Please retype every record below exactly, leaving the pictures out.

= = = = =

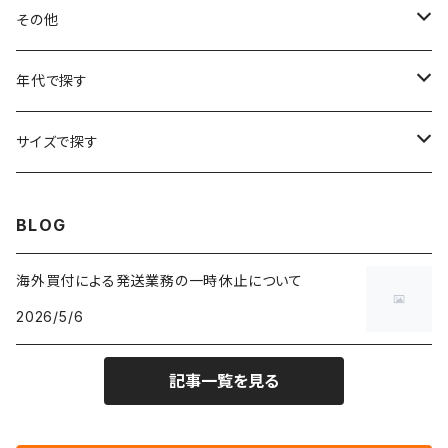
フラワーTシャツ
W25
～W24
パッチワークジャケット
カバーオール
スウェット
デニム・ジーンズ
トップス
ブレスレット
その他
リンガーTシャツ
W26
W25
ゴブランジャケット
～W24
スウェット
ワークジャケット
パーカー
スウェットパンツ
ボトムス
リング
バッグ
年代で探す
車・バイクTシャツ
W27
W26
フリースジャケット
W25
パーカー
スカート
ショルダーバッグ
ナイロンジャケット
セーター
ナイロンパンツ
ワンピース
ネックレス
マフラー
50年代
サイズで探す
バンド・ミュージックTシャツ
W28
W27
コート
W26
フリーストップス
パンツ
スタジャン
カーディガン
ジャージ・トラックパンツ
バッグ
帽子
60年代
~メンズXXS、~レディースS
BLOG
IT・テック・サイエンスTシャツ
W29
W28
その他アウター
W27
セーター
ショートパンツ
テーラードジャケット
フリーストップス
ワークパンツ・ペインターパンツ
ブランケット
70年代
メンズXS、レディースM
海外買付による発送業務の一時休止について
キャラTシャツ
W30
W29
ヘビーアウター
W28
カーディガン
2026/5/6
～W24
アウトドアジャケット
長袖シャツ
チノパンツ
80年代
メンズS、レディースL
その他Tシャツ
W31
W30
ライトアウター
W29
長袖Tシャツ/カットソー
W25
記事一覧を見る
ボタンダウンシャツ
～W24
レザージャケット
半袖シャツ
ミリタリーパンツ
90年代
メンズM、レディースXL
W32
W31
W30
長袖シャツ
W26
ネルシャツ
W25
ベースボールシャツ
～W24
ミリタリージャケット
ゲームシャツ
カーゴパンツ
00年代
メンズL、レディース2XL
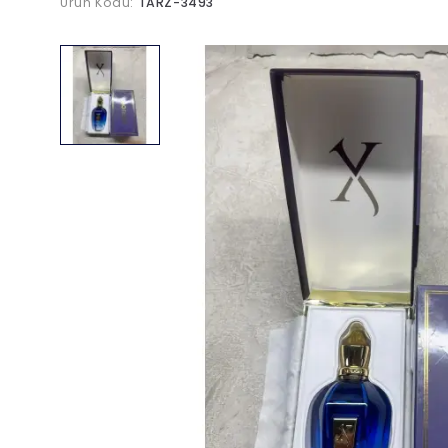
Ürün Kodu:
TARZ-3493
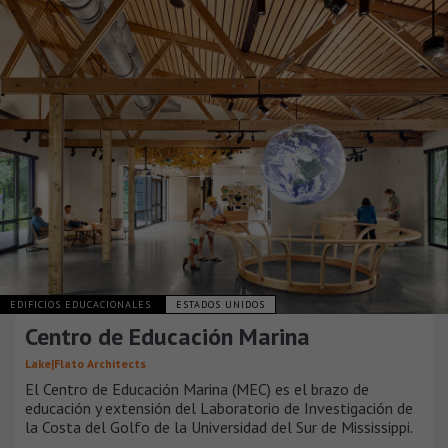
EDIFICIOS EDUCACIONALES
ESTADOS UNIDOS
Centro de Educación Marina
Lake|Flato Architects
El Centro de Educación Marina (MEC) es el brazo de
educación y extensión del Laboratorio de Investigación de
la Costa del Golfo de la Universidad del Sur de Mississippi.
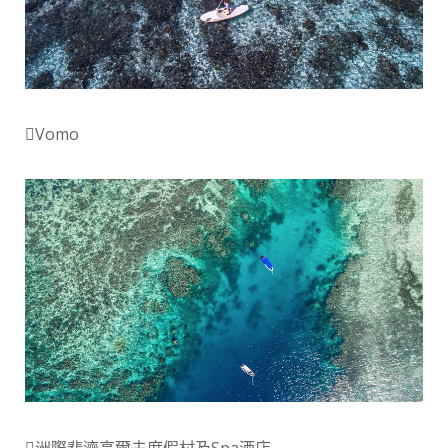
Vomo
洲際斐濟高爾夫度假村及Spa酒店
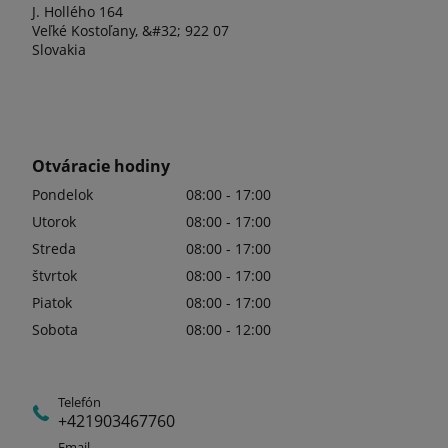
J. Hollého 164
Veľké Kostoľany, &#32; 922 07
Slovakia
Otváracie hodiny
Pondelok
08:00 - 17:00
Utorok
08:00 - 17:00
Streda
08:00 - 17:00
štvrtok
08:00 - 17:00
Piatok
08:00 - 17:00
Sobota
08:00 - 12:00
Telefón
+421903467760
Email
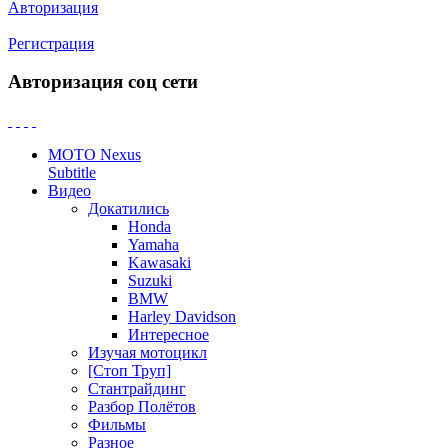
Авторизация
Регистрация
Авторизация соц сети
MOTO Nexus
Subtitle
Видео
Докатились
Honda
Yamaha
Kawasaki
Suzuki
BMW
Harley Davidson
Интересное
Изучая мотоцикл
[Стоп Труп]
Стантрайдинг
Разбор Полётов
Фильмы
Разное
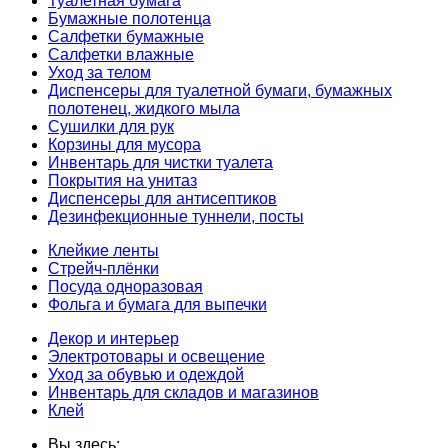
Туалетная бумага
Бумажные полотенца
Салфетки бумажные
Салфетки влажные
Уход за телом
Диспенсеры для туалетной бумаги, бумажных
полотенец, жидкого мыла
Сушилки для рук
Корзины для мусора
Инвентарь для чистки туалета
Покрытия на унитаз
Диспенсеры для антисептиков
Дезинфекционные туннели, посты
Клейкие ленты
Стрейч-плёнки
Посуда одноразовая
Фольга и бумага для выпечки
Декор и интерьер
Электротовары и освещение
Уход за обувью и одеждой
Инвентарь для складов и магазинов
Клей
Вы здесь:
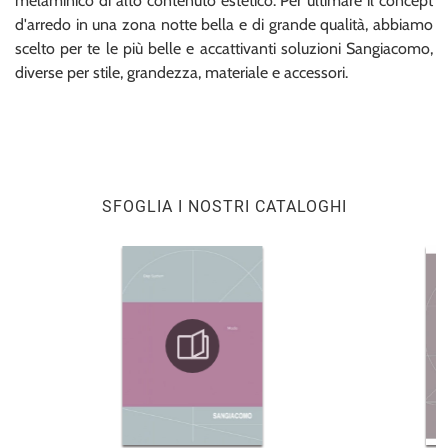
melaminico di alto contenuto estetico. Per ultimare il concept
d'arredo in una zona notte bella e di grande qualità, abbiamo
scelto per te le più belle e accattivanti soluzioni Sangiacomo,
diverse per stile, grandezza, materiale e accessori.
SFOGLIA I NOSTRI CATALOGHI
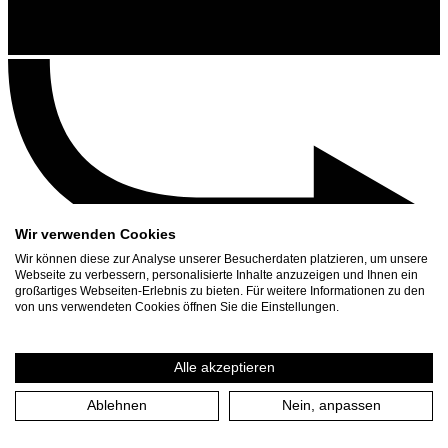
Wir verwenden Cookies
Wir können diese zur Analyse unserer Besucherdaten platzieren, um unsere
Webseite zu verbessern, personalisierte Inhalte anzuzeigen und Ihnen ein
großartiges Webseiten-Erlebnis zu bieten. Für weitere Informationen zu den
Contact
von uns verwendeten Cookies öffnen Sie die Einstellungen.
Search
Schedule
Alle akzeptieren
Press Download
Ablehnen
Nein, anpassen
Home
/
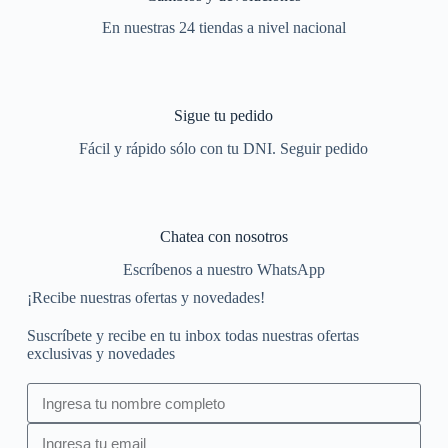
En nuestras 24 tiendas a nivel nacional
Sigue tu pedido
Fácil y rápido sólo con tu DNI. Seguir pedido
Chatea con nosotros
Escríbenos a nuestro WhatsApp
¡Recibe nuestras ofertas y novedades!
Suscríbete y recibe en tu inbox todas nuestras ofertas
exclusivas y novedades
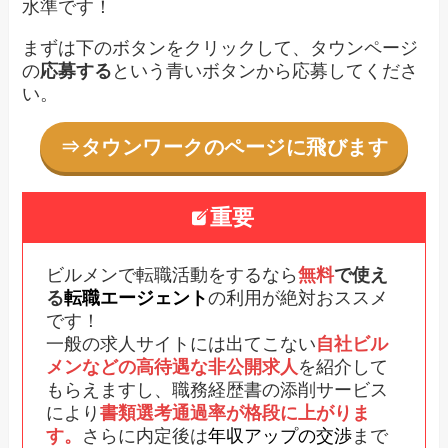
水準です！
まずは下のボタンをクリックして、タウンページ
の
応募する
という青いボタンから応募してくださ
い。
⇒タウンワークのページに飛びます
重要
ビルメンで転職活動をするなら
無料
で使え
る
転職エージェント
の利用が絶対おススメ
です！
一般の求人サイトには出てこない
自社ビル
メンなどの高待遇な非公開求人
を紹介して
もらえますし、職務経歴書の添削サービス
により
書類選考通過率が格段に上がりま
す。
さらに内定後は
年収アップの交渉
まで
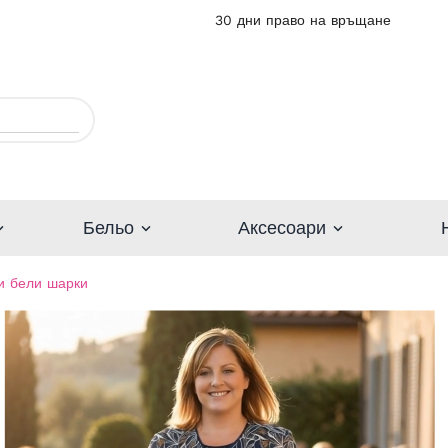
30 дни право на връщане
Бельо
Аксесоари
и бели шарки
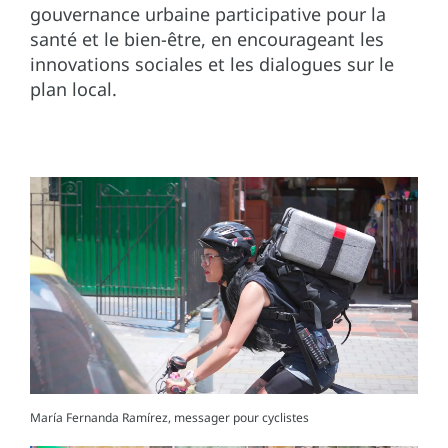
gouvernance urbaine participative pour la
santé et le bien-être, en encourageant les
innovations sociales et les dialogues sur le
plan local.
María Fernanda Ramírez, messager pour cyclistes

= = = = =

Task solution:
フラワーTシャツ
W25
～W24
パッチワークジャケット
カバーオール
スウェット
デニム・ジーンズ
トップス
ブレスレット
その他
リンガーTシャツ
W26
W25
ゴブランジャケット
～W24
スウェット
ワークジャケット
パーカー
スウェットパンツ
ボトムス
リング
バッグ
年代で探す
車・バイクTシャツ
W27
W26
フリースジャケット
W25
パーカー
スカート
ショルダーバッグ
ナイロンジャケット
セーター
ナイロンパンツ
ワンピース
ネックレス
マフラー
50年代
サイズで探す
バンド・ミュージックTシャツ
W28
W27
コート
W26
フリーストップス
パンツ
スタジャン
カーディガン
ジャージ・トラックパンツ
バッグ
帽子
60年代
~メンズXXS、~レディースS
BLOG
IT・テック・サイエンスTシャツ
W29
W28
その他アウター
W27
セーター
ショートパンツ
テーラードジャケット
フリーストップス
ワークパンツ・ペインターパンツ
ブランケット
70年代
メンズXS、レディースM
海外買付による発送業務の一時休止について
キャラTシャツ
W30
W29
ヘビーアウター
W28
カーディガン
2026/5/6
～W24
アウトドアジャケット
長袖シャツ
チノパンツ
80年代
メンズS、レディースL
その他Tシャツ
W31
W30
ライトアウター
W29
長袖Tシャツ/カットソー
W25
記事一覧を見る
ボタンダウンシャツ
～W24
レザージャケット
半袖シャツ
ミリタリーパンツ
90年代
メンズM、レディースXL
W32
W31
W30
長袖シャツ
W26
ネルシャツ
W25
ベースボールシャツ
～W24
ミリタリージャケット
ゲームシャツ
カーゴパンツ
00年代
メンズL、レディース2XL
Ürün Kodu:
TARZ-3493
EDIFICIOS EDUCACIONALES
ESTADOS UNIDOS
Centro de Educación Marina
Lake|Flato Architects
El Centro de Educación Marina (MEC) es el brazo de
educación y extensión del Laboratorio de Investigación de
la Costa del Golfo de la Universidad del Sur de Mississippi.
Vomo
洲際斐濟高爾夫度假村及Spa酒店
J. Hollého 164
Veľké Kostoľany, &#32; 922 07
Slovakia
Otváracie hodiny
Pondelok
08:00 - 17:00
Utorok
08:00 - 17:00
Streda
08:00 - 17:00
štvrtok
08:00 - 17:00
Piatok
08:00 - 17:00
Sobota
08:00 - 12:00
Telefón
+421903467760
Email
Авторизация
Регистрация
Авторизация соц сети
MOTO Nexus
Subtitle
Видео
Докатились
Honda
Yamaha
Kawasaki
Suzuki
BMW
Harley Davidson
Интересное
Изучая мотоцикл
[Стоп Труп]
Стантрайдинг
Разбор Полётов
Фильмы
Разное
Туалетная бумага
Бумажные полотенца
Салфетки бумажные
Салфетки влажные
Уход за телом
Диспенсеры для туалетной бумаги, бумажных
полотенец, жидкого мыла
Сушилки для рук
Корзины для мусора
Инвентарь для чистки туалета
Покрытия на унитаз
Диспенсеры для антисептиков
Дезинфекционные туннели, посты
Клейкие ленты
Стрейч-плёнки
Посуда одноразовая
Фольга и бумага для выпечки
Декор и интерьер
Электротовары и освещение
Уход за обувью и одеждой
Инвентарь для складов и магазинов
Клей
Вы здесь:
melaminico di alto contenuto estetico. Per ultimare il concept
d'arredo in una zona notte bella e di grande qualità, abbiamo
scelto per te le più belle e accattivanti soluzioni Sangiacomo,
diverse per stile, grandezza, materiale e accessori.
SFOGLIA I NOSTRI CATALOGHI
Wir verwenden Cookies
Wir können diese zur Analyse unserer Besucherdaten platzieren, um unsere
Webseite zu verbessern, personalisierte Inhalte anzuzeigen und Ihnen ein
großartiges Webseiten-Erlebnis zu bieten. Für weitere Informationen zu den
Contact
von uns verwendeten Cookies öffnen Sie die Einstellungen.
Search
Schedule
Alle akzeptieren
Press Download
Ablehnen
Nein, anpassen
Home
/
En nuestras 24 tiendas a nivel nacional
Sigue tu pedido
Fácil y rápido sólo con tu DNI. Seguir pedido
Chatea con nosotros
Escríbenos a nuestro WhatsApp
¡Recibe nuestras ofertas y novedades!
Suscríbete y recibe en tu inbox todas nuestras ofertas
exclusivas y novedades
水準です！
まずは下のボタンをクリックして、タウンページ
の
応募する
という青いボタンから応募してくださ
い。
⇒タウンワークのページに飛びます
重要
ビルメンで転職活動をするなら
無料
で使え
る
転職エージェント
の利用が絶対おススメ
です！
一般の求人サイトには出てこない
自社ビル
メンなどの高待遇な非公開求人
を紹介して
もらえますし、職務経歴書の添削サービス
により
書類選考通過率が格段に上がりま
す。
さらに内定後は
年収アップの交渉
まで
30 дни право на връщане
Бельо
Аксесоари
и бели шарки
gouvernance urbaine participative pour la
santé et le bien-être, en encourageant les
innovations sociales et les dialogues sur le
plan local.
María Fernanda Ramírez, messager pour cyclistes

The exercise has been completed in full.